NADA DE EXPLOSÕES
A convocação veio pelo Facebook: uma flash-mob na Rodoviária para demonstrar o repúdio à violência contra as mulheres, acompanhando um “levante de 1 bilhão” que iria acontecer, naquele dia, no restante do planeta. A chamada citava o Movimento das Vadias local, como promotora; diante disso, eu, que nunca havia ido a qualquer das manifestações desse grupo, disse a mim mesmo que estava na hora de, finalmente, ir para confirmar a carga explosiva que estava no meu imaginário.
Cheguei com alguns minutos de atraso, preocupado de que o movimento já tivesse se deslocado. Algumas viaturas de polícia em volta do piso superior indicavam que havia alguma prontidão das forças de segurança. Subi e desci as escadas de ambas as plataformas e nada de encontrar o grupo. Até pensei em abordar algumas transeuntes com cara de guerreiras para lhes perguntar sobre o local exato da concentração, mas não o fiz. A sensação era a de ser um semi-intruso, alguém que não deveria estar lá, um ser fora do lugar.
Mas aí resolvi, mais do que dar atenção aos meus olhos – que já estavam em estado de alerta total, coisa que costuma acontecer quando a câmera está por perto –, dar atenção aos meus ouvidos. Um som vinha lá do fundo de uma das plataformas desse prédio recorrente e imortal que é a Rodoviária, de uma de suas extremidades.
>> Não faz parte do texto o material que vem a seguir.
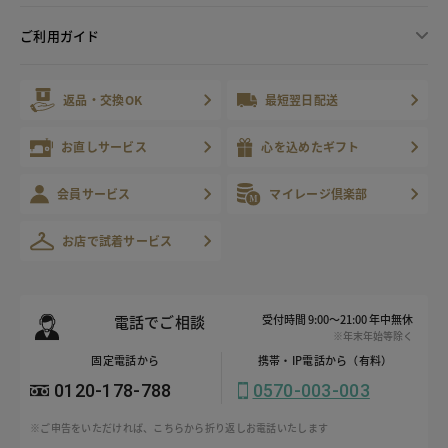
ご利用ガイド
返品・交換OK
最短翌日配送
お直しサービス
心を込めたギフト
会員サービス
マイレージ倶楽部
お店で試着サービス
電話でご相談
受付時間 9:00～21:00 年中無休
※年末年始等除く
固定電話から
携帯・IP電話から（有料）
0120-178-788
0570-003-003
※ご申告をいただければ、こちらから折り返しお電話いたします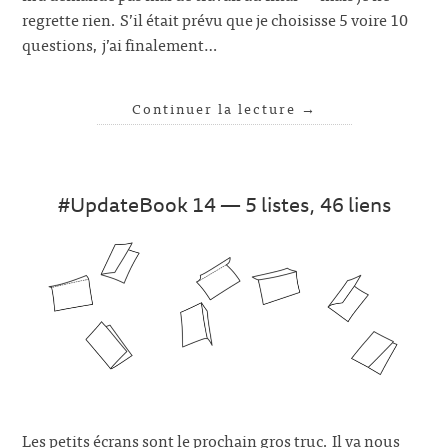
regrette rien. S’il était prévu que je choisisse 5 voire 10
questions, j’ai finalement…
Continuer la lecture
→
#UpdateBook 14 — 5 listes, 46 liens
Les petits écrans sont le prochain gros truc. Il va nous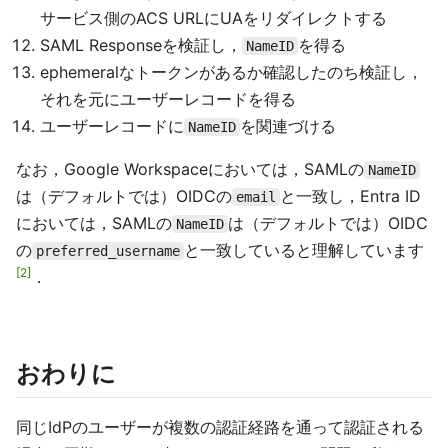
サービス側のACS URLにUAをリダイレクトする
SAML Responseを検証し，
を得る
NameID
ephemeralなトークンがあるか確認したのち検証し，
それを元にユーザーレコードを得る
ユーザーレコードに
を関連づける
NameID
なお，Google Workspaceにおいては，SAMLの
NameID
は（デフォルトでは）OIDCの
と一致し，Entra ID
email
においては，SAMLの
は（デフォルトでは）OIDC
NameID
の
と一致していると理解しています
preferred_username
2
．
おわりに
同じIdPのユーザーが複数の認証経路を通って認証される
E lá estava o grupo, ainda esquentando seus motores. Uma DJ em ação e estacionada em cima de um pequeno e baixo palco indicava que não haveria deslocamentos, que a estratégia seria baseada inteiramente lá, nessa ponta de plataforma, quase a cair por sobre a pista do Eixo Monumental que desce na direção do Congresso.
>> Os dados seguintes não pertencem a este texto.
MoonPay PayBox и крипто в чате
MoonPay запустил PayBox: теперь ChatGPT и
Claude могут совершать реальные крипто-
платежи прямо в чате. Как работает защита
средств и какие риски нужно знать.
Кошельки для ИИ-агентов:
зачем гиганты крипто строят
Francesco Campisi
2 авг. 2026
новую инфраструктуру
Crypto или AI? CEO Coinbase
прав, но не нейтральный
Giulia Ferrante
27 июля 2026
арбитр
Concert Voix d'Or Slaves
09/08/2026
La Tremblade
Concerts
Mas, em termos de estratégia, havia mais – e eis que fomos, eu e meu imaginário, pegos, por ela, inteiramente de surpresa. Nada de esperneios, nada de peitos de fora, de chamadas de ordem ou até mesmo de olhares em oposição. Aos poucos, fui sentindo que meus temores, minha acentuada sensação inicial de fora do lugar, eram simples fantasias de minha parte. A galera estava lá pra dizer algo por meio de uma língua própria, feminina, suave, alegre, que incluía a dança – e não na língua “patriarcal”, tal qual dito por uma delas, a língua da violência. A cor escolhida era o lilás e não o preto.